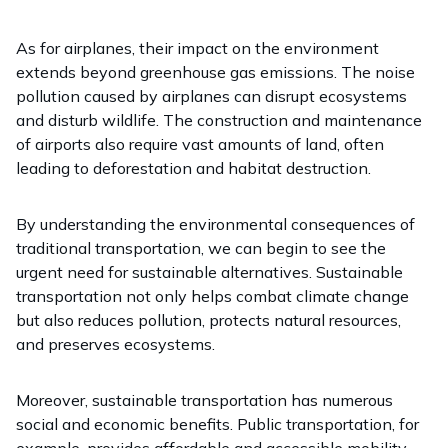
As for airplanes, their impact on the environment
extends beyond greenhouse gas emissions. The noise
pollution caused by airplanes can disrupt ecosystems
and disturb wildlife. The construction and maintenance
of airports also require vast amounts of land, often
leading to deforestation and habitat destruction.
By understanding the environmental consequences of
traditional transportation, we can begin to see the
urgent need for sustainable alternatives. Sustainable
transportation not only helps combat climate change
but also reduces pollution, protects natural resources,
and preserves ecosystems.
Moreover, sustainable transportation has numerous
social and economic benefits. Public transportation, for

============

> ACTIVITY: Line count for "also": count the lines of the records above that contain it and give only the number.

> OUTPUT FOR THIS TASK: 2